BEGIN

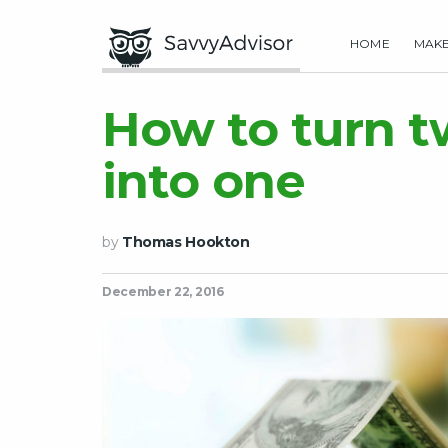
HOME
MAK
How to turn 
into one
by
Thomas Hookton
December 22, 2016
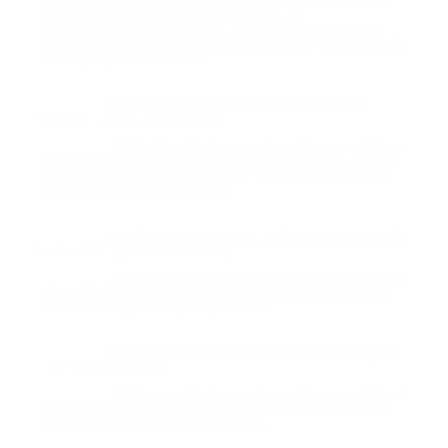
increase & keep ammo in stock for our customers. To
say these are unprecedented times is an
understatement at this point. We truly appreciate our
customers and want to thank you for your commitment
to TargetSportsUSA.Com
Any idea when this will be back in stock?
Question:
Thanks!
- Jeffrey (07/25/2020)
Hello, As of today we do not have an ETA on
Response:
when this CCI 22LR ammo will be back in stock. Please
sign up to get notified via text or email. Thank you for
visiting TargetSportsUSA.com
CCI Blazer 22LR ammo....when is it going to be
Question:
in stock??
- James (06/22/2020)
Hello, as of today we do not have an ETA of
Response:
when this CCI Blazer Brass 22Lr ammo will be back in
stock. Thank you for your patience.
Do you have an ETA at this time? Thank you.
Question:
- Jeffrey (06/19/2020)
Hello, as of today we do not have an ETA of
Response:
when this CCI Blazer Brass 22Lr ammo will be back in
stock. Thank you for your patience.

END

WHAT YOU ARE ASKED TO DO
Write out every line of the entries above exactly, and omit their pictures.

RESPONSE
HOME
MAK
How to turn 
into one
by
Thomas Hookton
December 22, 2016
increase & keep ammo in stock for our customers. To
say these are unprecedented times is an
understatement at this point. We truly appreciate our
customers and want to thank you for your commitment
to TargetSportsUSA.Com
Any idea when this will be back in stock?
Question:
Thanks!
- Jeffrey (07/25/2020)
Hello, As of today we do not have an ETA on
Response:
when this CCI 22LR ammo will be back in stock. Please
sign up to get notified via text or email. Thank you for
visiting TargetSportsUSA.com
CCI Blazer 22LR ammo....when is it going to be
Question:
in stock??
- James (06/22/2020)
Hello, as of today we do not have an ETA of
Response:
when this CCI Blazer Brass 22Lr ammo will be back in
stock. Thank you for your patience.
Do you have an ETA at this time? Thank you.
Question:
- Jeffrey (06/19/2020)
Hello, as of today we do not have an ETA of
Response:
when this CCI Blazer Brass 22Lr ammo will be back in
stock. Thank you for your patience.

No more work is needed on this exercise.